2 - O estudo deve incluir, designadamente:
a) Caracterização dos eventos ocorridos, identificando, por evento e globalmente, a duração, extensão geográfica, severidade e impacto na estrutura do SEM;
b) Descrição da preparação dos operadores no reforço da resiliência das redes, no sentido de garantir segurança no aprovisionamento energético, perante condições climatéricas adversas, listando medidas, instrumentos de planeamento e investimentos implementados previamente pelos operadores;
c) Avaliação da resposta dos operadores, atendendo às seguintes diretrizes:
i) Reconstituição cronológica, por evento e globalmente, com marcos intermédios datados desde o primeiro impacto até à reposição do serviço, incluindo fases de diagnóstico, mobilização de equipas, acionamento de protocolos de cooperação internacional, intervenções prioritárias e estabelecimento progressivo do fornecimento, até à normalização do abastecimento de eletricidade;
ii) Identificação de constrangimentos críticos, causas de atraso, dependências externas e riscos de segurança que tenham condicionado a reposição;
iii) Análise comparativa entre o planeamento e os procedimentos previamente estabelecidos e a resposta efetivamente adotada.
d) Análise comparativa internacional, baseada em eventos meteorológicos adversos equiparáveis e em referências técnicas e operacionais pertinentes, que permita enquadrar, face a outros países, os elementos apurados nas alíneas anteriores, incluindo, designadamente:
i) Caracterização dos eventos selecionados para comparação internacional, explicitando critérios de comparabilidade e descrevendo, a sua magnitude, duração e impacto nas redes elétricas.

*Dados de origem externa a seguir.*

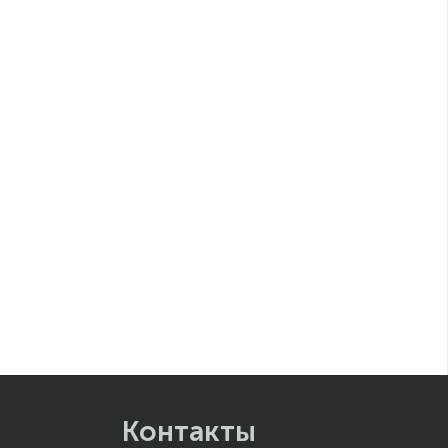
Контакты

ii) Comparação das abordagens de preparação, planeamento e reforço de resiliência adotadas por operadores homólogos, incluindo a análise de fatores estruturais relevantes, nomeadamente a percentagem de redes enterradas, e a forma como estes se refletem na exposição ao risco e na estratégia de investimento.
iii) Comparação do modelo de resposta e do desempenho operacional observado nas diversas fases ocorridas até à reposição total do serviço.
3 - O estudo deve ser coordenado pela DGEG, em estreita cooperação com os operadores, que devem disponibilizar todos os dados e evidências documentais consideradas relevantes.
4 - A DGEG deve remeter ao membro do Governo responsável pela área da energia uma versão preliminar do estudo no prazo de 60 dias, para efeitos de apreciação e emissão de orientações finais, sem prejuízo de articulação e acompanhamento regular com o Gabinete.
5 - A versão final do estudo deve ser apresentada ao membro do Governo responsável pela área da energia no prazo de 90 dias.
6 - O presente despacho produz efeitos no dia seguinte ao da sua publicação.
12 de março de 2026. - O Secretário de Estado Adjunto e da Energia, Jean Paulo Gil Barroca.